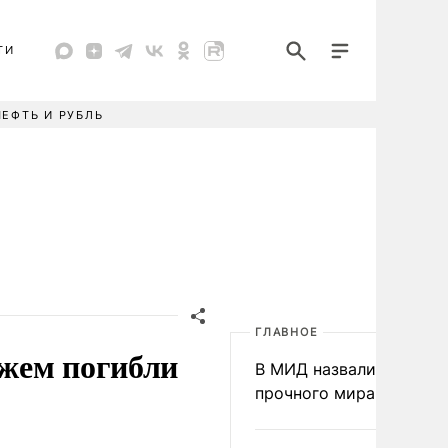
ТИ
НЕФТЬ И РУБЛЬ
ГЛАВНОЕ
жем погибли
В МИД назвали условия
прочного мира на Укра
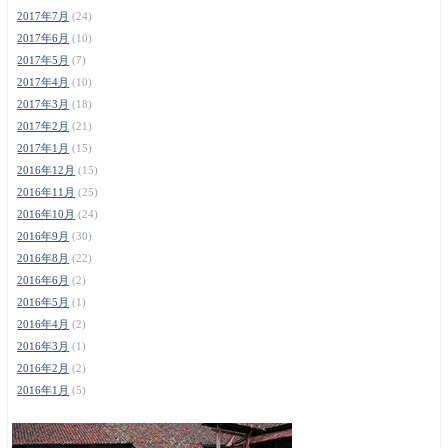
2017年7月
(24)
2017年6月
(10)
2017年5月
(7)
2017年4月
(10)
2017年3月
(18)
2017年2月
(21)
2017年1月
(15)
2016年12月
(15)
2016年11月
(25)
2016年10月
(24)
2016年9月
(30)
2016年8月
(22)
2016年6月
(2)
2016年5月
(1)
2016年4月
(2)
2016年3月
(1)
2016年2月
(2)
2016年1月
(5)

==

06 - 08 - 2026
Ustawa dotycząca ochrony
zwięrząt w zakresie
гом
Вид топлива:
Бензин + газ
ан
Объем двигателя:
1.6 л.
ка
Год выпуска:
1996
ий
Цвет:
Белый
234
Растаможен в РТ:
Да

* * *

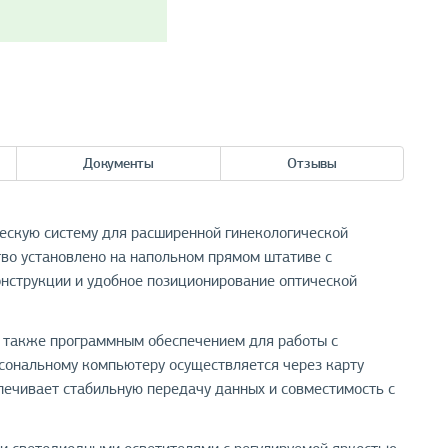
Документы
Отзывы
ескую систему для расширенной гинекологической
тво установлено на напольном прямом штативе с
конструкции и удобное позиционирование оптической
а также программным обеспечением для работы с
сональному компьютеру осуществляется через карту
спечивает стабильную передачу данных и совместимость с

- _BRIEF_:
Your answer should be the lines above from the one containing "а также программным обеспечением для работы с" through the one containing "спечивает стабильную передачу", copied exactly and with both ends kept.

- _EXPECTED OUTPUT_:
а также программным обеспечением для работы с
сональному компьютеру осуществляется через карту
спечивает стабильную передачу данных и совместимость с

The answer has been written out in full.